Prompt
The response has to be every entry, printed word for word.

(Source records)

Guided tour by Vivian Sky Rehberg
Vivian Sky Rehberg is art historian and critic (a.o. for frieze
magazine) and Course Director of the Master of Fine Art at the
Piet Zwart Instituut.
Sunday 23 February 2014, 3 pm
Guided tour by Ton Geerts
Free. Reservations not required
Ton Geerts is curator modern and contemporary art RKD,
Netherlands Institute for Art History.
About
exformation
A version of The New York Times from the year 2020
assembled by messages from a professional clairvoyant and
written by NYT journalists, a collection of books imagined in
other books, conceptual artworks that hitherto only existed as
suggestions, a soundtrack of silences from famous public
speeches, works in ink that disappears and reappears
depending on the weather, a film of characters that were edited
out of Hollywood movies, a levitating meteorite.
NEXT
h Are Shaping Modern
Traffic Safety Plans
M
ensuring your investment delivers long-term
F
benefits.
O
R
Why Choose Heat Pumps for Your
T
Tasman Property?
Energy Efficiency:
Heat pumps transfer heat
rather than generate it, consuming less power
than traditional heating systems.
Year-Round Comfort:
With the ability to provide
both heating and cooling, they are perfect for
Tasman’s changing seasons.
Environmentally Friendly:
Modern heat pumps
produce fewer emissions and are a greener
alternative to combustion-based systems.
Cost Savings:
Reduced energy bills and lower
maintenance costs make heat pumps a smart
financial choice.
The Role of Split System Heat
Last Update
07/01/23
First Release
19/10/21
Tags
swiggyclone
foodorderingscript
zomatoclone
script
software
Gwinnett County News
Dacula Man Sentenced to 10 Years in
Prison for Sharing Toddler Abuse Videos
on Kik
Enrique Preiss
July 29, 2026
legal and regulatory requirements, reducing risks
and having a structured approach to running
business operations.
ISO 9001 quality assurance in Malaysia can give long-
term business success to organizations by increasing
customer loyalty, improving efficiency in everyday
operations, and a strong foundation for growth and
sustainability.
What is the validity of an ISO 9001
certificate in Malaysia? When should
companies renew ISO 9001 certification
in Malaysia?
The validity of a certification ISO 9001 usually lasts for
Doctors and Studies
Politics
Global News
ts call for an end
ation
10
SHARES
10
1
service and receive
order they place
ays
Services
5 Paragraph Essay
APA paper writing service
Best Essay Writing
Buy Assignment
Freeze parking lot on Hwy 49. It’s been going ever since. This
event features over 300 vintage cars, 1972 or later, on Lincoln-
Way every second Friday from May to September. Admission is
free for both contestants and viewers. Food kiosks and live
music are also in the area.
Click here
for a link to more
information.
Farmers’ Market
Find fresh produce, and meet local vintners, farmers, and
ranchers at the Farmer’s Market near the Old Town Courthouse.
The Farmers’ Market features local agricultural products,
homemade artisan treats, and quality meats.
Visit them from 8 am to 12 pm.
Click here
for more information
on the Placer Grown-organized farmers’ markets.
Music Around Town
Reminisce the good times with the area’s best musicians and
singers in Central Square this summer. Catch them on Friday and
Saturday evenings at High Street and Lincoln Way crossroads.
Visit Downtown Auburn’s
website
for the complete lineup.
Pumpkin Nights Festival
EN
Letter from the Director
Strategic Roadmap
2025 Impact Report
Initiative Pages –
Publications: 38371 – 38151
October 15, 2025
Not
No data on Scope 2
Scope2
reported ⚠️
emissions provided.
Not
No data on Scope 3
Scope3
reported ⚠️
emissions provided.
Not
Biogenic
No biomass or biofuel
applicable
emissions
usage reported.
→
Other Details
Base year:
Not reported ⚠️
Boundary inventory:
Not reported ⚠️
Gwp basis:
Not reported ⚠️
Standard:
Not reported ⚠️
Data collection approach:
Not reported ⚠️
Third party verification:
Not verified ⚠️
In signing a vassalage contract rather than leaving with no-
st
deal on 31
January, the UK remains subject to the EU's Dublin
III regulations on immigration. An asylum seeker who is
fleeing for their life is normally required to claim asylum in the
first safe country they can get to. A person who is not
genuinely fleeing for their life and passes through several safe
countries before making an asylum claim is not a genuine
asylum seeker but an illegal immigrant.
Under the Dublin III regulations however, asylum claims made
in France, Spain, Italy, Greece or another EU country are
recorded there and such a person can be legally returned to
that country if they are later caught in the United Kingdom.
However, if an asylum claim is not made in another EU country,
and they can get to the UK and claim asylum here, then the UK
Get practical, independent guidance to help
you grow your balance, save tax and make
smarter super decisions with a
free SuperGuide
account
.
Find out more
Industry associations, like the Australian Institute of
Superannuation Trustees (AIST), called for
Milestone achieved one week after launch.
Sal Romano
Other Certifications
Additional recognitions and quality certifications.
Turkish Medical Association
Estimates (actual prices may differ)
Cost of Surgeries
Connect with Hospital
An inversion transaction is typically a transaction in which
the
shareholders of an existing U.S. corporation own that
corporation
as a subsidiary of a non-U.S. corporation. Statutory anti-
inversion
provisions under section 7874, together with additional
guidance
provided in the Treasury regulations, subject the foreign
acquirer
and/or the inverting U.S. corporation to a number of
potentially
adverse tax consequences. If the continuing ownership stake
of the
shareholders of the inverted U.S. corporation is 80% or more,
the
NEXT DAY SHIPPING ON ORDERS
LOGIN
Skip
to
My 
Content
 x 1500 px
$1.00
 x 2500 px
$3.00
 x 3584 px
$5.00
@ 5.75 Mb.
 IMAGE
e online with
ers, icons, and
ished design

Response to the exercise
Guided tour by Vivian Sky Rehberg
Vivian Sky Rehberg is art historian and critic (a.o. for frieze
magazine) and Course Director of the Master of Fine Art at the
Piet Zwart Instituut.
Sunday 23 February 2014, 3 pm
Guided tour by Ton Geerts
Free. Reservations not required
Ton Geerts is curator modern and contemporary art RKD,
Netherlands Institute for Art History.
About
exformation
A version of The New York Times from the year 2020
assembled by messages from a professional clairvoyant and
written by NYT journalists, a collection of books imagined in
other books, conceptual artworks that hitherto only existed as
suggestions, a soundtrack of silences from famous public
speeches, works in ink that disappears and reappears
depending on the weather, a film of characters that were edited
out of Hollywood movies, a levitating meteorite.
NEXT
h Are Shaping Modern
Traffic Safety Plans
M
ensuring your investment delivers long-term
F
benefits.
O
R
Why Choose Heat Pumps for Your
T
Tasman Property?
Energy Efficiency:
Heat pumps transfer heat
rather than generate it, consuming less power
than traditional heating systems.
Year-Round Comfort:
With the ability to provide
both heating and cooling, they are perfect for
Tasman’s changing seasons.
Environmentally Friendly:
Modern heat pumps
produce fewer emissions and are a greener
alternative to combustion-based systems.
Cost Savings:
Reduced energy bills and lower
maintenance costs make heat pumps a smart
financial choice.
The Role of Split System Heat
Last Update
07/01/23
First Release
19/10/21
Tags
swiggyclone
foodorderingscript
zomatoclone
script
software
Gwinnett County News
Dacula Man Sentenced to 10 Years in
Prison for Sharing Toddler Abuse Videos
on Kik
Enrique Preiss
July 29, 2026
legal and regulatory requirements, reducing risks
and having a structured approach to running
business operations.
ISO 9001 quality assurance in Malaysia can give long-
term business success to organizations by increasing
customer loyalty, improving efficiency in everyday
operations, and a strong foundation for growth and
sustainability.
What is the validity of an ISO 9001
certificate in Malaysia? When should
companies renew ISO 9001 certification
in Malaysia?
The validity of a certification ISO 9001 usually lasts for
Doctors and Studies
Politics
Global News
ts call for an end
ation
10
SHARES
10
1
service and receive
order they place
ays
Services
5 Paragraph Essay
APA paper writing service
Best Essay Writing
Buy Assignment
Freeze parking lot on Hwy 49. It’s been going ever since. This
event features over 300 vintage cars, 1972 or later, on Lincoln-
Way every second Friday from May to September. Admission is
free for both contestants and viewers. Food kiosks and live
music are also in the area.
Click here
for a link to more
information.
Farmers’ Market
Find fresh produce, and meet local vintners, farmers, and
ranchers at the Farmer’s Market near the Old Town Courthouse.
The Farmers’ Market features local agricultural products,
homemade artisan treats, and quality meats.
Visit them from 8 am to 12 pm.
Click here
for more information
on the Placer Grown-organized farmers’ markets.
Music Around Town
Reminisce the good times with the area’s best musicians and
singers in Central Square this summer. Catch them on Friday and
Saturday evenings at High Street and Lincoln Way crossroads.
Visit Downtown Auburn’s
website
for the complete lineup.
Pumpkin Nights Festival
EN
Letter from the Director
Strategic Roadmap
2025 Impact Report
Initiative Pages –
Publications: 38371 – 38151
October 15, 2025
Not
No data on Scope 2
Scope2
reported ⚠️
emissions provided.
Not
No data on Scope 3
Scope3
reported ⚠️
emissions provided.
Not
Biogenic
No biomass or biofuel
applicable
emissions
usage reported.
→
Other Details
Base year:
Not reported ⚠️
Boundary inventory:
Not reported ⚠️
Gwp basis:
Not reported ⚠️
Standard:
Not reported ⚠️
Data collection approach:
Not reported ⚠️
Third party verification:
Not verified ⚠️
In signing a vassalage contract rather than leaving with no-
st
deal on 31
January, the UK remains subject to the EU's Dublin
III regulations on immigration. An asylum seeker who is
fleeing for their life is normally required to claim asylum in the
first safe country they can get to. A person who is not
genuinely fleeing for their life and passes through several safe
countries before making an asylum claim is not a genuine
asylum seeker but an illegal immigrant.
Under the Dublin III regulations however, asylum claims made
in France, Spain, Italy, Greece or another EU country are
recorded there and such a person can be legally returned to
that country if they are later caught in the United Kingdom.
However, if an asylum claim is not made in another EU country,
and they can get to the UK and claim asylum here, then the UK
Get practical, independent guidance to help
you grow your balance, save tax and make
smarter super decisions with a
free SuperGuide
account
.
Find out more
Industry associations, like the Australian Institute of
Superannuation Trustees (AIST), called for
Milestone achieved one week after launch.
Sal Romano
Other Certifications
Additional recognitions and quality certifications.
Turkish Medical Association
Estimates (actual prices may differ)
Cost of Surgeries
Connect with Hospital
An inversion transaction is typically a transaction in which
the
shareholders of an existing U.S. corporation own that
corporation
as a subsidiary of a non-U.S. corporation. Statutory anti-
inversion
provisions under section 7874, together with additional
guidance
provided in the Treasury regulations, subject the foreign
acquirer
and/or the inverting U.S. corporation to a number of
potentially
adverse tax consequences. If the continuing ownership stake
of the
shareholders of the inverted U.S. corporation is 80% or more,
the
NEXT DAY SHIPPING ON ORDERS
LOGIN
Skip
to
My 
Content
 x 1500 px
$1.00
 x 2500 px
$3.00
 x 3584 px
$5.00
@ 5.75 Mb.
 IMAGE
e online with
ers, icons, and
ished design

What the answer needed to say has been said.